Wednesday, October 26, 2011

How a City Shapes an Occupation

I’m watching how group dynamics develop and are shaped by the differences in settings and historic influences in each city.  I am responding to reports from friends and from occupation websites, or other media.  I have been comparing Seattle where I live, with NYC, Chicago, Philadelphia, and Boston. Wall Street as we know picked a private park that did not have regulations defining a “closing hour” and thus protesters have been able to sleep in the park.  Despite some efforts on the part of the owners to close it for “cleaning”, they have responded to the pressure of having thousands there and so have not closed it.  Being a large population center has also brought people in droves.

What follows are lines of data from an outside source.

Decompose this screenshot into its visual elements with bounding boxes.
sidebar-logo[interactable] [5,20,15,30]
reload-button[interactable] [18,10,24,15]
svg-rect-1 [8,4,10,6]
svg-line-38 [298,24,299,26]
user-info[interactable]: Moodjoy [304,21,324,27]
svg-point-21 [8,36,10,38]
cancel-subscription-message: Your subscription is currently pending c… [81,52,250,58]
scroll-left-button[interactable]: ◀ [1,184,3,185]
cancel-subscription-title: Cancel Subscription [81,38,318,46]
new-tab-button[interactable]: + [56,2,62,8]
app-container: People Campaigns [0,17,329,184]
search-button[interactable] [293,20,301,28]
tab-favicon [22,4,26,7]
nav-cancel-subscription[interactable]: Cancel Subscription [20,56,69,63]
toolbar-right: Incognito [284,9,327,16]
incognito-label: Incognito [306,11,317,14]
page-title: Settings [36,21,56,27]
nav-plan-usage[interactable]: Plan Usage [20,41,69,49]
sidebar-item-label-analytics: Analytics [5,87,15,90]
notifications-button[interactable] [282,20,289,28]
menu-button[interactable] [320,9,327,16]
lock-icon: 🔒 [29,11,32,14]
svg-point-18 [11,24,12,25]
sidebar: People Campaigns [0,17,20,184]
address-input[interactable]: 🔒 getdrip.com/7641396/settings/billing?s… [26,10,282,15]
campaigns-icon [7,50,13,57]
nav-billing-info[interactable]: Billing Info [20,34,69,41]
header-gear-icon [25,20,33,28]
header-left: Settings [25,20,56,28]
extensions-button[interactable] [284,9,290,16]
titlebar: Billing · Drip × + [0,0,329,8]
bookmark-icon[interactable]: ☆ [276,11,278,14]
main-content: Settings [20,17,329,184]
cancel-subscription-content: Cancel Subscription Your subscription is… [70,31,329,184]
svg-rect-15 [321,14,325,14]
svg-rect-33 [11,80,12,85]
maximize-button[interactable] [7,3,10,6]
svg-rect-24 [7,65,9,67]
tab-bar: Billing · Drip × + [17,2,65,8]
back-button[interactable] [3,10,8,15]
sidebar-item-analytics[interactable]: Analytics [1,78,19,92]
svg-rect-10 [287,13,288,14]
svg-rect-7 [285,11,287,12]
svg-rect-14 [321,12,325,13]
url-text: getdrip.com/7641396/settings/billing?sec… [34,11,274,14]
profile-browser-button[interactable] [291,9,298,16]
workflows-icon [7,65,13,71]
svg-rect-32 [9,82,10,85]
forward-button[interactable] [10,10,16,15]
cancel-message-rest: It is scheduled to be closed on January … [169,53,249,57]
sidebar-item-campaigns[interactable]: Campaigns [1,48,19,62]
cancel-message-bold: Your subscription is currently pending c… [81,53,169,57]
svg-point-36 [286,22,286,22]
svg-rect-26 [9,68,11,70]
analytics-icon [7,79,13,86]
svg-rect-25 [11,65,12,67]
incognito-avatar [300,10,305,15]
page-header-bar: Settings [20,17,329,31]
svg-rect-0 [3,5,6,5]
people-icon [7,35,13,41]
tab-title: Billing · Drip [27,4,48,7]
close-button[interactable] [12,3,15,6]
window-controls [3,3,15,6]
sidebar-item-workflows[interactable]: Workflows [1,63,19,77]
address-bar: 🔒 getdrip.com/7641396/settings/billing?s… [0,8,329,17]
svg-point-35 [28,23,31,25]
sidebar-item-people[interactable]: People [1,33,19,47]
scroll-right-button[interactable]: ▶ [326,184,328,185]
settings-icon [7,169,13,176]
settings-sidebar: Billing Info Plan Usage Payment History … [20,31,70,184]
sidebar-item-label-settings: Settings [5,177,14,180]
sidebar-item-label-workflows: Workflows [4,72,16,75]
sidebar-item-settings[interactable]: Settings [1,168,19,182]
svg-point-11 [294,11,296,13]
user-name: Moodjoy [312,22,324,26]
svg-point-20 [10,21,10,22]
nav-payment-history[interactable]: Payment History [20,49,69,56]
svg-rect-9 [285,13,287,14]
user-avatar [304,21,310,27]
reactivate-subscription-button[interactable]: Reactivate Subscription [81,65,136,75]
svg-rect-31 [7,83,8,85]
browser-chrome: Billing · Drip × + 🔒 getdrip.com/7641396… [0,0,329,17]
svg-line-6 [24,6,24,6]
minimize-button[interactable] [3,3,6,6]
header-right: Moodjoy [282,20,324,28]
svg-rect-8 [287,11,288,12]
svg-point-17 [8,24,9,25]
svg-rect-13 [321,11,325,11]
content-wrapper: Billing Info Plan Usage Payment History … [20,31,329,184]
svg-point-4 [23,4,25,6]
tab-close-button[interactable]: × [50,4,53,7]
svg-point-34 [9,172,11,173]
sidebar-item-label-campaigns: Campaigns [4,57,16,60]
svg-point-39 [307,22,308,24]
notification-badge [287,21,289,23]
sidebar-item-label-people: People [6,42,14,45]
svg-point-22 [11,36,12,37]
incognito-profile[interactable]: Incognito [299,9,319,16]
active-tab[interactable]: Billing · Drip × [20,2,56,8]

In Philadelphia they occupied a construction site in the center of the city, so they also have not received pressure to move until just recently when they received a letter from city council saying that it now needed to be vacated so construction could start and “claiming that they had agreed to move at that time.”  So OP has started to consider whether they need to move or face arrest.  In the meantime because they are two blocks from Friends Center (the complex the house Friends Journal, the AFSC, and Central Philadelphia Friends Meeting) the protesters have been able to use the kitchen there to feed thousands, and the bathrooms and to have General Assemblies there when it rains.  They have just officially voted to have General Assemblies (GA)’s there whenever the weather is inclement.  I have wonder how having that much support structure and lack of threat of arrest has allowed them to focus on the protests themselves.  The influence of Quakers is so pervasive in Philly that my impression is their GA process is also much better.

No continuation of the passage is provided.